O corpo é um capital importante no mundo contemporâneo, particularmente o corpo feminino. No passado a maternidade em si acrescentava valor à mulher. Com as conquistas da modernidade temos uma situação paradoxal em termos de valor em que o visual da mulher compete com a competência profissional. Isso vem acontecendo de tal forma que da mãe se espera que rapidamente volte tanto ao mercado de trabalho quanto às formas da mulher que foi anteriormente. Poderia se dizer que há uma tripla jornada de trabalho para a mãe, porque além do corpo malhado e do sucesso profissional se espera dela que seja uma boa mãe.

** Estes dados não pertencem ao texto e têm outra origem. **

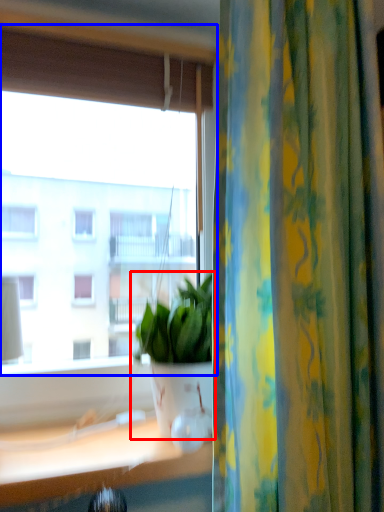 Question: Among these objects, which one is farthest to the camera, houseplant (highlighted by a red box) or window (highlighted by a blue box)?

Choices:
 (A) houseplant
 (B) window

Answer: (B) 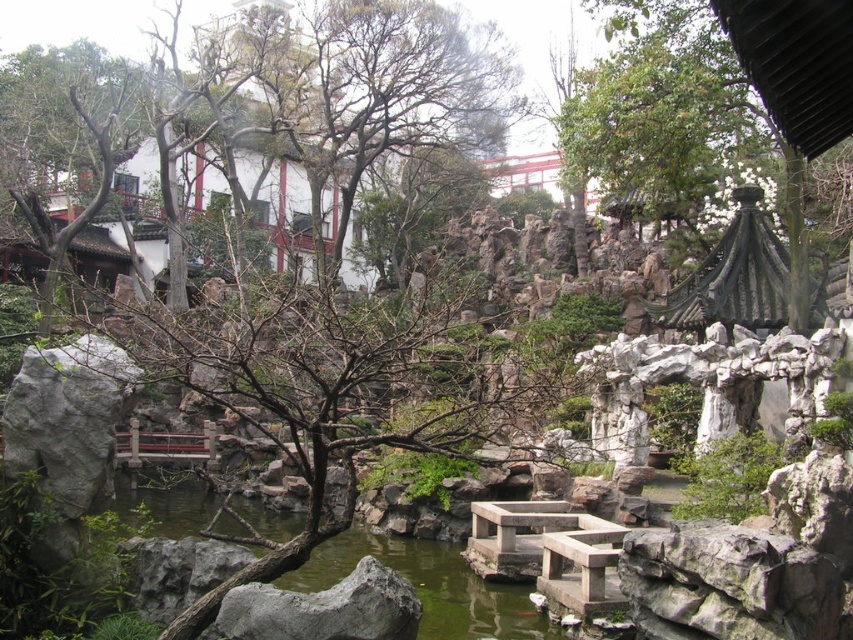 Consider the image. Is green leafy tree at upper center bigger than green stone water at center?

Yes.

Can you confirm if green leafy tree at upper center is positioned to the right of green stone water at center?

Indeed, green leafy tree at upper center is positioned on the right side of green stone water at center.

Find the location of `green leafy tree at upper center`. green leafy tree at upper center is located at coordinates (656, 125). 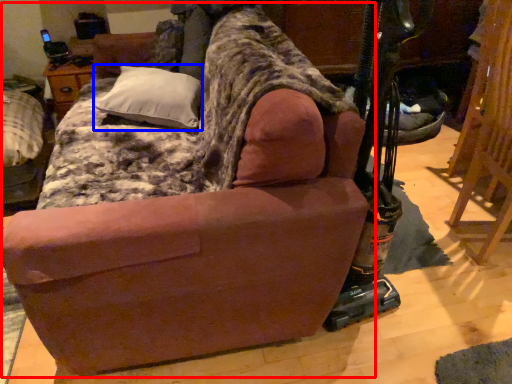 Question: Which of the following is the farthest to the observer, studio couch (highlighted by a red box) or pillow (highlighted by a blue box)?

Choices:
 (A) studio couch
 (B) pillow

Answer: (B) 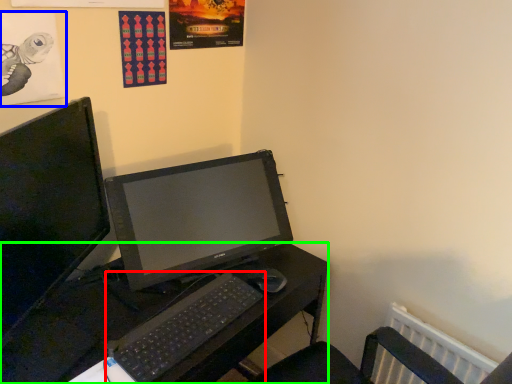 Question: Which is farther away from computer keyboard (highlighted by a red box)? poster page (highlighted by a blue box) or desk (highlighted by a green box)?

Choices:
 (A) poster page
 (B) desk

Answer: (A) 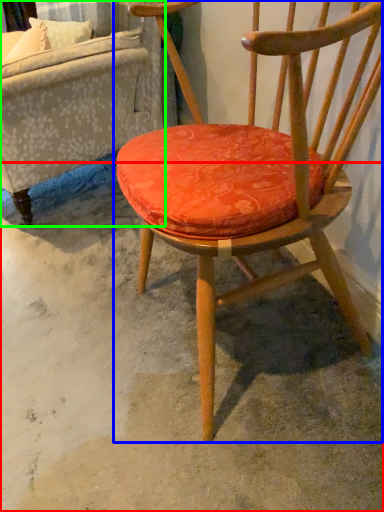 Question: Which is farther away from concrete (highlighted by a red box)? chair (highlighted by a blue box) or studio couch (highlighted by a green box)?

Choices:
 (A) chair
 (B) studio couch

Answer: (B) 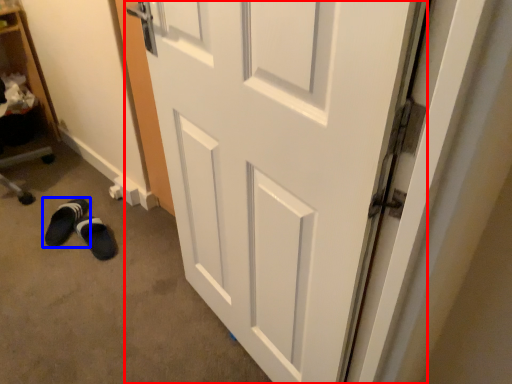 Question: Which point is closer to the camera, door (highlighted by a red box) or footwear (highlighted by a blue box)?

Choices:
 (A) door
 (B) footwear

Answer: (A) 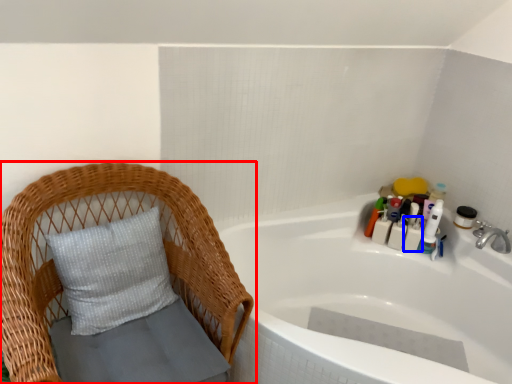 Question: Which object appears farthest to the camera in this image, furniture (highlighted by a red box) or toiletry (highlighted by a blue box)?

Choices:
 (A) furniture
 (B) toiletry

Answer: (B)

De fato há um progresso em relação à maternidade do passado, em que a mulher ficava confinada em casa e da qual se esperava pouco investimento na estética corporal e na vida profissional. Em contrapartida, há um olhar discriminador em relação a mãe que resiste ou não consegue mesclar academia intensiva com cuidar do bebê e de sua vida profissional. 

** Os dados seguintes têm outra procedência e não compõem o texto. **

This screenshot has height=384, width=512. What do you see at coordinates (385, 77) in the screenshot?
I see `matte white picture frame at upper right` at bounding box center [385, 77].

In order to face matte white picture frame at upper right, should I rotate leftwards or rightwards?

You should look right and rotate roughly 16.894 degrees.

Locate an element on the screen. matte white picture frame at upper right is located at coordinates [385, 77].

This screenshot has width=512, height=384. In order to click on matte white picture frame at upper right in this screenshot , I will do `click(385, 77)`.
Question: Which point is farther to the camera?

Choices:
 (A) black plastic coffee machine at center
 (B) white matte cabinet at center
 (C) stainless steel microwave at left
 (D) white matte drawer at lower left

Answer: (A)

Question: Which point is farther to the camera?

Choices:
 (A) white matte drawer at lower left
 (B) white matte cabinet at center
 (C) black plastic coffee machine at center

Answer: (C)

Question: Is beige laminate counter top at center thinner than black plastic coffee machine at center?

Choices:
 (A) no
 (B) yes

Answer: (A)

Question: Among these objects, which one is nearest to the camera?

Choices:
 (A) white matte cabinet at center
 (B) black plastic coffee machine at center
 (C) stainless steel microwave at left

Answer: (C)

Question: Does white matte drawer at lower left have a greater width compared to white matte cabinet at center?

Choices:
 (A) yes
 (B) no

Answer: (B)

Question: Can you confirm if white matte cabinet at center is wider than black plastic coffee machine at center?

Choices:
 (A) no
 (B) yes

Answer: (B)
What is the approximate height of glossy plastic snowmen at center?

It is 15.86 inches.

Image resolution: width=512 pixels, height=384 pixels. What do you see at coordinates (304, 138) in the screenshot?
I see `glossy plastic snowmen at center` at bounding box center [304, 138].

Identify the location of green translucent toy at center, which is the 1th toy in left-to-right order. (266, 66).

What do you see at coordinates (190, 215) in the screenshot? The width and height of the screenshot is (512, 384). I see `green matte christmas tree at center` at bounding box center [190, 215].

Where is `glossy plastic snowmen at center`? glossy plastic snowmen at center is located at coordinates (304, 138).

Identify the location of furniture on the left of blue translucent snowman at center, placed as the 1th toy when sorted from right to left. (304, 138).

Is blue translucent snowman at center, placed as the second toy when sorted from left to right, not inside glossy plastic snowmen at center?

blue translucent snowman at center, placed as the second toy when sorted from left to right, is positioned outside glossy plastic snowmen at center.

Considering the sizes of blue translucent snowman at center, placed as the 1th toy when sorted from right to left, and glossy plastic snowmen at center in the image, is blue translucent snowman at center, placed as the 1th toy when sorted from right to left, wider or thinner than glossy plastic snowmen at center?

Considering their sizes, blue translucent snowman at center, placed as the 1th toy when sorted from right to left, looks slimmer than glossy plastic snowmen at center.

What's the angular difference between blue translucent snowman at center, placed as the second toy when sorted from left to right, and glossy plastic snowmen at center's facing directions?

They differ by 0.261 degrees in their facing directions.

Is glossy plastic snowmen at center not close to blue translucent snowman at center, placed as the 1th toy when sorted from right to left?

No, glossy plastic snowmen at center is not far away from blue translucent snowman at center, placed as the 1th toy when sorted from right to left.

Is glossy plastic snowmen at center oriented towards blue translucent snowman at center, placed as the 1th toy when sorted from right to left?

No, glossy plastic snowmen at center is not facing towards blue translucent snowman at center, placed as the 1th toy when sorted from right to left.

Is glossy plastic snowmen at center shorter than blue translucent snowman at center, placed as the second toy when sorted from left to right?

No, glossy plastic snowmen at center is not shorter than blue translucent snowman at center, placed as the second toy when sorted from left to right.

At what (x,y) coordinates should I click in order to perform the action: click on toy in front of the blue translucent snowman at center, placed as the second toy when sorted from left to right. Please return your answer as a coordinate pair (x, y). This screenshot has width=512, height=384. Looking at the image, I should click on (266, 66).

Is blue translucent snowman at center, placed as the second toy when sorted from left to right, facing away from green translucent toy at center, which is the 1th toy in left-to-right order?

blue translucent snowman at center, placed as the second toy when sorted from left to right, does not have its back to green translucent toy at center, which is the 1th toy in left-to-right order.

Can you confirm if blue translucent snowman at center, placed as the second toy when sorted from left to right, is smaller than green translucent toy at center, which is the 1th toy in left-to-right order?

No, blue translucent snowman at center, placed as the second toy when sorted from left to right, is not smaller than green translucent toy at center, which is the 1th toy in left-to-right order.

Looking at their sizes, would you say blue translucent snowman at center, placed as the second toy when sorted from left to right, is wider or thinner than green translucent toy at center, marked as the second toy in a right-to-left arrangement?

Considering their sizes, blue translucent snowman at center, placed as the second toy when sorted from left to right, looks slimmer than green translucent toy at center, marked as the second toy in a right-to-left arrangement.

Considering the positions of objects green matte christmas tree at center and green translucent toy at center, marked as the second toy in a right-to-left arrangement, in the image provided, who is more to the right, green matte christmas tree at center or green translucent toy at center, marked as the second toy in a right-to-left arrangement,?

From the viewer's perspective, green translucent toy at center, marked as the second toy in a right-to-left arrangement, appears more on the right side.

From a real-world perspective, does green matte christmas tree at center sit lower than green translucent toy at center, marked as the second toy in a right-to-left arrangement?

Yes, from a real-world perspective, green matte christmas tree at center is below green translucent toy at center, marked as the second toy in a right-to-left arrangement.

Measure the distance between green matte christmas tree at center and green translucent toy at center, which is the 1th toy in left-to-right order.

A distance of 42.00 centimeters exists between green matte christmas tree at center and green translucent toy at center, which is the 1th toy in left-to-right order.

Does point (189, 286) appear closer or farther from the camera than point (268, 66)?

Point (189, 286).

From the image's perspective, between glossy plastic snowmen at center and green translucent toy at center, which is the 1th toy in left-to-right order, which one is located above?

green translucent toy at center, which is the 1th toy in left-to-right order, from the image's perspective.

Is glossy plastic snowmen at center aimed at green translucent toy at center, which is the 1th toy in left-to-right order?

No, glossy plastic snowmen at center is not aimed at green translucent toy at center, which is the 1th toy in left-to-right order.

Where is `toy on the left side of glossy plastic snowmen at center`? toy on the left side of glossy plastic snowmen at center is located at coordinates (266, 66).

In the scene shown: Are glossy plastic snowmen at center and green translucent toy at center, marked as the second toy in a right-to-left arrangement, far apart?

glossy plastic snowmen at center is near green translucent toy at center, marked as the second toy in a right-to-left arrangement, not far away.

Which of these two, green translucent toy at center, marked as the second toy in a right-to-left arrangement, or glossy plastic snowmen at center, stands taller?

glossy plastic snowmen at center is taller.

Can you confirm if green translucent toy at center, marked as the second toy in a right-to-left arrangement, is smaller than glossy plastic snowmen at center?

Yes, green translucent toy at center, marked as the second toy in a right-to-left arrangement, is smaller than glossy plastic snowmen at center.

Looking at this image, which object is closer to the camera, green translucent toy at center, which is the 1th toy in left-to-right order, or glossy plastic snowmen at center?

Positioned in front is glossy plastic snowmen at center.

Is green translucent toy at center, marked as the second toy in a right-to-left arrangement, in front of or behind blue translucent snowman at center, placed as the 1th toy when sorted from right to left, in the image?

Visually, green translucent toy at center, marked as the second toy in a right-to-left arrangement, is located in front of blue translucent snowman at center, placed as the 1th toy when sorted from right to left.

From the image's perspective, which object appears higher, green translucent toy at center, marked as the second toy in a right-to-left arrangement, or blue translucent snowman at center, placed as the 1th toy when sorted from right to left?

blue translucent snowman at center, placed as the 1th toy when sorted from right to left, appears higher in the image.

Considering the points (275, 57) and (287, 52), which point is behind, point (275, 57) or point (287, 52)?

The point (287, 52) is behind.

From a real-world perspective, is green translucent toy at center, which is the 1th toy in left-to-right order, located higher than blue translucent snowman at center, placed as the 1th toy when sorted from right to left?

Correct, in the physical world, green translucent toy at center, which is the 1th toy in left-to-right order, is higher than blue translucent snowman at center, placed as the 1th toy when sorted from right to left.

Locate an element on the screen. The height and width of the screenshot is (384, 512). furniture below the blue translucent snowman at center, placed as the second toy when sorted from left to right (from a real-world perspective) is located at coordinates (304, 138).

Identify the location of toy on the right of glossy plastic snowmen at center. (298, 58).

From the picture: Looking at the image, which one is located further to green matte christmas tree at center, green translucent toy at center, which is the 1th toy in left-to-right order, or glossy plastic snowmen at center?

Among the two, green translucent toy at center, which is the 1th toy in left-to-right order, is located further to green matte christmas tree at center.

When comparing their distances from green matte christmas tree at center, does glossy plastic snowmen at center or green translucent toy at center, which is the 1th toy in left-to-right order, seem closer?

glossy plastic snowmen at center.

Isso, porque a reflexão sobre o impacto da maternidade sobre nós como pessoas fica completamente sem espaço para emergir. No fundo de nós mesmas fica a questão: quando esta sociedade dará um lugar, dará valor e não desprezo para o corpo real, para o corpo possível pela vida que se vive? Isto é, para o corpo que tem memória, e portanto, marcas, para o corpo que tem história e portanto significados, sem culpa pela perda do corpo adolescente? Sim, houve uma libertação da mulher em relação ao confinamento doméstico após casamento e maternidade, mas a questão que fica é: a liberdade de um modelo não está se dando ao preço da submissão a outro modelo igualmente punitivo e tirânico? Hoje em dia é raro ver uma mulher que esteja satisfeita com seu corpo. Internalizamos de tal forma o modelo de beleza imposto pela mídia que estamos sempre em falta. Em falta com essa imagem cruel do corpo da mulher no qual nossa história não pode deixar vestígios. 

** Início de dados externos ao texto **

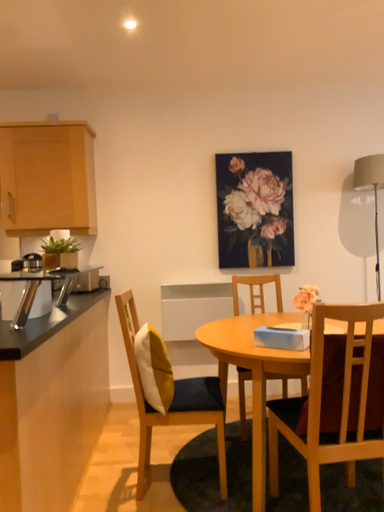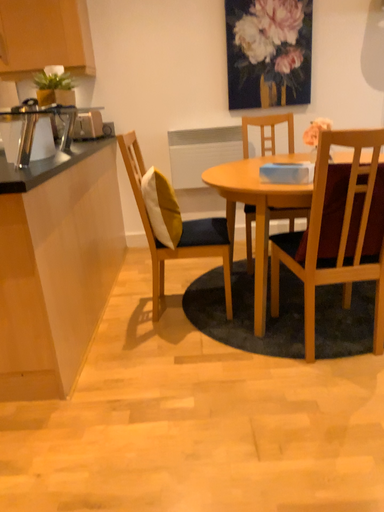 Question: Which way did the camera rotate in the video?

Choices:
 (A) rotated downward
 (B) rotated upward

Answer: (A) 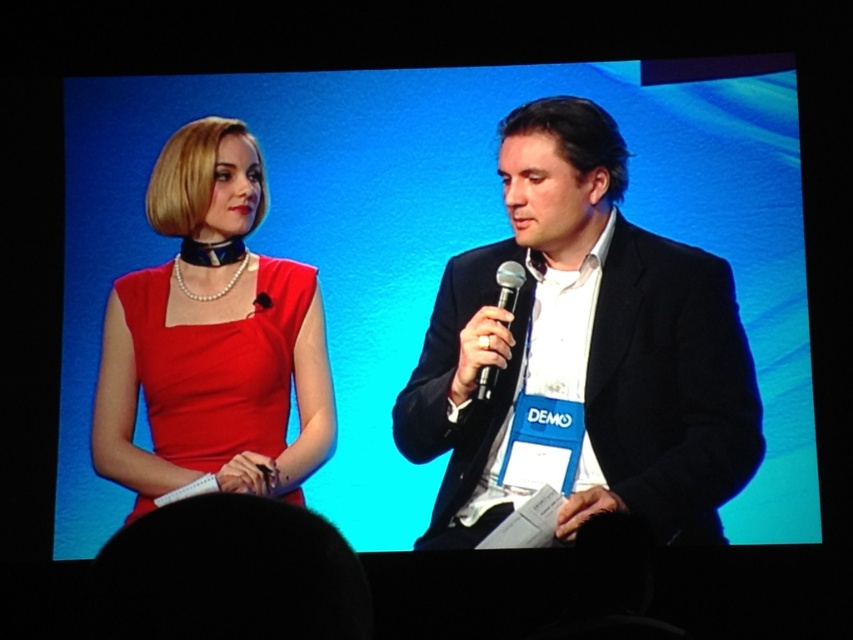 Based on the coordinates provided, which object is located at point (585, 348)?

The black matte suit at center is located at point (585, 348).

You are organizing an event and need to choose a microphone that can be seen from the back of the room. Based on the image, which microphone between the matte black microphone at center and the black metallic microphone at center is taller and thus more visible?

The matte black microphone at center is much taller than the black metallic microphone at center, so it would be more visible from the back of the room.

You are designing a virtual reality setup and need to place a virtual microphone in the exact same position as the matte black microphone at center in the image. What are the coordinates where you should place the virtual microphone?

The coordinates for the matte black microphone at center are at point (437, 248), so you should place the virtual microphone at those coordinates.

Há sempre produtos e serviços “capazes” de eliminar estes restos indesejáveis de nossas dores, experiências e aventuras pela vida. O mito do corpo perfeito é assimilado sem críticas pelos homens e, naturalmente por nós, mulheres e mães. Como se fosse possível e mesmo desejável, viver em toda sua plenitude uma vida rica de experiências, entre as quais a da maternidade - evento que nos afeta no núcleo de nossa corporeidade e manter um corpo intacto. Nosso corpo é nossa história. 

Como crescer espiritualmente e não aceitar que nosso corpo se transforma aos olhos dos outros e para nós mesmos? Uma coisa é a estética de um corpo bonito, nada contra. Outra é não ter valor um corpo materno, com estrias, marcas, gordurinhas, que se desgasta na devoção ao seu bebê e na conciliação desta enorme tarefa com a volta ao mercado de trabalho. O corpo materno, que sabiamente é mais carnudinho para ser um colo, deveria ser o corpo almejável e até reverenciado pela beleza da experiência que contêm. Por enquanto, entretanto, o corpo desejável da mulher brasileira é o corpo esguio da adolescente, e não é rara a nossa frustração quando chegamos a uma loja de roupas e percebemos que o tamanho G de uma roupa é ridiculamente pequeno.